Your objective: Please copy every line below that contains the string "footer".

Dataset excerpts:

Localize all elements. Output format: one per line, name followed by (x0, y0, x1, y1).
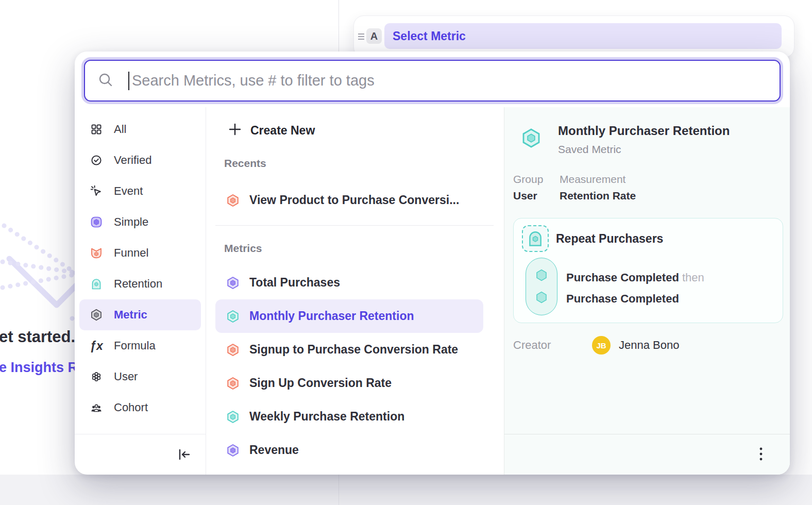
metric-item-monthly-purchaser-retention[interactable]: Monthly Purchaser Retention (215, 299, 483, 333)
sidebar-item-all[interactable]: All (79, 114, 201, 145)
metric-details-panel: Monthly Purchaser Retention Saved Metric… (504, 107, 790, 475)
group-label: Group (513, 173, 543, 186)
definition-steps: Purchase Completed then Purchase Complet… (566, 267, 704, 309)
metric-item-label: Signup to Purchase Conversion Rate (249, 343, 458, 357)
simple-metric-icon (90, 216, 103, 228)
create-new-label: Create New (250, 124, 315, 138)
step-line-2: Purchase Completed (566, 288, 704, 309)
sidebar-item-formula[interactable]: ƒx Formula (79, 330, 201, 361)
insights-report-link[interactable]: e Insights Re (0, 360, 86, 376)
search-input[interactable] (131, 72, 769, 90)
metric-item-label: Weekly Purchase Retention (249, 410, 404, 424)
create-new-button[interactable]: Create New (206, 116, 494, 145)
grid-icon (90, 123, 103, 136)
sidebar-item-label: Event (114, 184, 143, 198)
plus-icon (228, 123, 242, 138)
sidebar-item-metric[interactable]: Metric (79, 299, 201, 330)
sidebar-item-label: Verified (114, 154, 151, 167)
formula-icon: ƒx (90, 340, 103, 352)
metric-item-signup-to-purchase-conversion-rate[interactable]: Signup to Purchase Conversion Rate (206, 333, 483, 366)
retention-arch-icon (90, 278, 103, 290)
definition-title: Repeat Purchasers (556, 218, 663, 259)
sidebar-footer (75, 434, 206, 475)
sidebar-item-label: Metric (114, 308, 147, 322)
details-subtitle: Saved Metric (558, 143, 621, 156)
avatar: JB (592, 336, 611, 355)
sidebar-item-label: Funnel (114, 246, 148, 260)
verified-badge-icon (90, 154, 103, 166)
steps-pill (526, 258, 557, 315)
search-focus-ring (81, 57, 783, 104)
sidebar-item-funnel[interactable]: Funnel (79, 238, 201, 268)
sidebar-item-retention[interactable]: Retention (79, 268, 201, 299)
sidebar-item-user[interactable]: User (79, 361, 201, 392)
sidebar-item-simple[interactable]: Simple (79, 207, 201, 238)
sidebar-item-label: User (114, 370, 138, 383)
definition-card: Repeat Purchasers Purchase Completed the… (513, 218, 783, 323)
connector-text: then (682, 271, 704, 284)
metrics-section-label: Metrics (224, 242, 262, 255)
hexagon-step-icon (535, 268, 548, 282)
group-value: User (513, 190, 537, 202)
metric-item-label: Monthly Purchaser Retention (249, 309, 414, 323)
recents-section-label: Recents (224, 157, 266, 170)
modal-columns: All Verified (75, 107, 790, 475)
creator-label: Creator (513, 336, 551, 355)
details-title: Monthly Purchaser Retention (558, 124, 730, 138)
sidebar-item-label: Cohort (114, 401, 148, 414)
metric-item-sign-up-conversion-rate[interactable]: Sign Up Conversion Rate (206, 366, 483, 400)
measurement-label: Measurement (560, 173, 625, 186)
kebab-menu-icon[interactable] (752, 446, 770, 463)
measurement-value: Retention Rate (560, 190, 636, 202)
drag-handle-icon[interactable] (357, 30, 365, 45)
metric-picker-modal: All Verified (75, 52, 790, 475)
hexagon-teal-icon (521, 128, 542, 148)
sidebar-item-label: Simple (114, 215, 148, 229)
step-line-1: Purchase Completed then (566, 267, 704, 288)
sidebar-item-verified[interactable]: Verified (79, 145, 201, 176)
cohort-icon (90, 401, 103, 414)
details-footer (504, 434, 790, 475)
creator-name: Jenna Bono (619, 336, 679, 355)
filter-sidebar: All Verified (75, 107, 206, 475)
sidebar-item-cohort[interactable]: Cohort (79, 392, 201, 423)
sidebar-item-label: Retention (114, 277, 162, 291)
metric-hexagon-icon (90, 309, 103, 321)
partial-heading-text: et started. (0, 328, 75, 346)
hexagon-teal-icon (226, 310, 240, 323)
sidebar-item-label: All (114, 123, 126, 136)
hexagon-orange-icon (226, 194, 240, 207)
metric-item-label: Total Purchases (249, 276, 340, 290)
hexagon-purple-icon (226, 276, 240, 290)
section-divider (215, 225, 494, 226)
user-cluster-icon (90, 371, 103, 383)
metric-letter-badge: A (366, 28, 382, 44)
hexagon-step-icon (535, 291, 548, 304)
page-bottom-area (0, 475, 812, 505)
select-metric-label: Select Metric (393, 29, 466, 43)
hexagon-orange-icon (226, 377, 240, 390)
metric-item-revenue[interactable]: Revenue (206, 433, 483, 467)
funnel-icon (90, 247, 103, 259)
recent-metric-item[interactable]: View Product to Purchase Conversi... (206, 183, 483, 217)
metric-item-weekly-purchase-retention[interactable]: Weekly Purchase Retention (206, 400, 483, 433)
sidebar-item-event[interactable]: Event (79, 176, 201, 207)
retention-arch-icon (522, 225, 549, 252)
metric-item-total-purchases[interactable]: Total Purchases (206, 266, 483, 299)
metric-item-label: Revenue (249, 443, 299, 457)
screen: et started. e Insights Re A Select Metri… (0, 0, 812, 505)
hexagon-purple-icon (226, 444, 240, 457)
metric-item-label: View Product to Purchase Conversi... (249, 193, 459, 207)
metric-list-column: Create New Recents View Product to Purch… (206, 107, 504, 475)
sidebar-item-label: Formula (114, 339, 156, 352)
hexagon-teal-icon (226, 410, 240, 424)
select-metric-button[interactable]: Select Metric (384, 23, 782, 49)
text-caret (128, 72, 129, 90)
collapse-left-icon[interactable] (176, 447, 192, 462)
search-box[interactable] (84, 60, 781, 102)
hexagon-orange-icon (226, 343, 240, 357)
search-icon (97, 72, 114, 90)
metric-item-label: Sign Up Conversion Rate (249, 376, 392, 390)
event-cursor-icon (90, 185, 103, 197)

Result for this task:
sidebar-footer (75, 434, 206, 475)
details-footer (504, 434, 790, 475)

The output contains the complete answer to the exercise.